Here the letter “X” is scaled differently than in the previous image and is also off-center. To properly recognize it, we must find the bounds of the second letter “X.” Figure 9.3 shows a bounding box around the letter “X.” Only data inside of the bounding box will be used to recognize the image.

As you can see, the bounds have been detected for the letter “X.” The bounding box signifies that only data inside of that box will be recognized. Now the “X” is in approximately the same orientation as Figure 9.1.

Downsampling an Image
Even with bounding boxes, images may not be consistently sized. The letter “X” in Figure 9.3 is considerably smaller than Figure 9.1. When recognizing the image, we will draw a grid over the image and line up each grid cell to an input neuron. To do this, the images must be consistently sized. Further, most images have too high a resolution to be used with a neural network. Downsampling solves both of these problems by reducing the image resolution and scaling all images to a consistent size. To see this in action, consider Figure 9.4. This figure shows the Encog logo at full resolution.

Figure 9.5 shows this same image downsampled.

Do you notice the grid-like pattern? It has been reduced to 32x32 pixels. These pixels would form the input to a neural network. This neural network would require 1,024 input neurons, if the network were to only look at the intensity of each square. Looking at the intensity limits the neural network to see in “black and white.” If you would like the neural network to seen in color, then it is necessary to provide red, green and blue (RGB) values for each of these pixels. This would mean three input neurons for each pixel, which would push the input neuron count to 3,072.

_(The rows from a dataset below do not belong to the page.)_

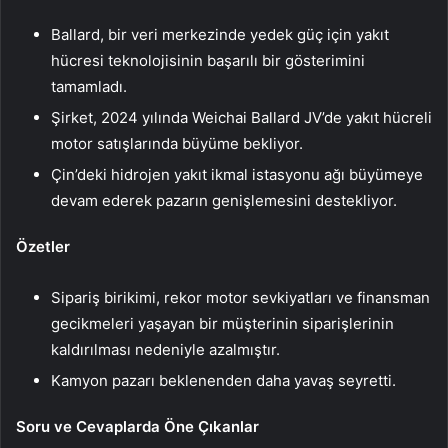
Ballard, bir veri merkezinde yedek güç için yakıt
hücresi teknolojisinin başarılı bir gösterimini
tamamladı.
Şirket, 2024 yılında Weichai Ballard JV’de yakıt hücreli
motor satışlarında büyüme bekliyor.
Çin’deki hidrojen yakıt ikmal istasyonu ağı büyümeye
devam ederek pazarın genişlemesini destekliyor.
Özetler
Sipariş birikimi, rekor motor sevkiyatları ve finansman
gecikmeleri yaşayan bir müşterinin siparişlerinin
kaldırılması nedeniyle azalmıştır.
Kamyon pazarı beklenenden daha yavaş seyretti.
Soru ve Cevaplarda Öne Çıkanlar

The Encog image dataset provides both boundary detection, as well as RGB and intensity downsampling. In the next section, the Encog image dataset will be introduced.

What to Do With the Output Neurons
The output neurons should represent the groups that these images will fall into. For example, if writing an OCR application, use one output neuron for every character to be recognized. Equilateral encoding is also useful in this respect, as discussed in Chapter 2 “Obtaining Data for Encog.” Supervised training also requires ideal output data for each image. For a simple OCR, there might be 26 output neurons, one for each letter of the alphabet. These ideal outputs train the neural network for what the image actually is. Whether training is supervised or unsupervised training, the output neurons will relay how the neural network interpreted each image.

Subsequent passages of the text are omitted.